A sua constituição, organização, funcionamento e extinção regem-se, sucessivamente – e por esta ordem – pelos seus Estatutos (juntos a fls. 41 a 57 dos autos), pela Lei Quadro (ou Estatuto) das IPSS, aprovado pelo DL 119/83, de 25/02 (com as alterações introduzidas pelos DL’s 9/85, de 09/01, 29/86, de 19/02, 89/85, de 01/04 e 402/85, de 11/10) e pelas disposições do CCiv. relativas às associações (arts. 157º a 184º).
Na origem desta acção está a (alegada) recusa do presidente da mesa da AG em exercício, o 2º requerido, em convocar uma assembleia geral extraordinária que foi solicitada por um grupo de associados representativos de mais de 10% da respectiva totalidade, para nela se deliberar quanto à destituição dos membros que exercem funções nos órgãos sociais do D..............
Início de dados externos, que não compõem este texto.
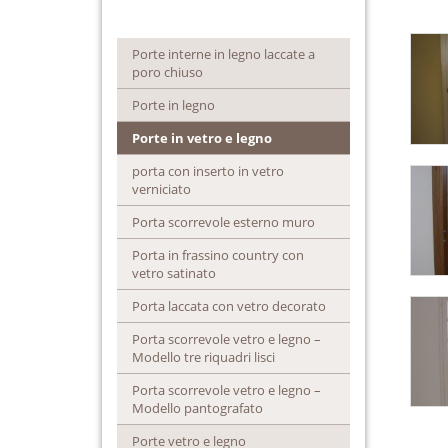
Porte interne in legno laccate a
poro chiuso
Porte in legno
Porte in vetro e legno
porta con inserto in vetro
verniciato
Porta scorrevole esterno muro
Porta in frassino country con
vetro satinato
Porta laccata con vetro decorato
Porta scorrevole vetro e legno –
Modello tre riquadri lisci
Porta scorrevole vetro e legno –
Modello pantografato
Porte vetro e legno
A destituição dos membros dos órgãos sociais deste Centro compete exclusivamente à assembleia geral, conforme prescreve a al. b) do art. 28º dos respectivos Estatutos [o mesmo refere o art. 58º nº 1 al. b) do citado DL 119/83].
Consta da al. c) do art. 10º dos Estatutos do D............. que entre os diversos direitos dos associados está o de requererem a convocação de assembleias gerais extraordinárias.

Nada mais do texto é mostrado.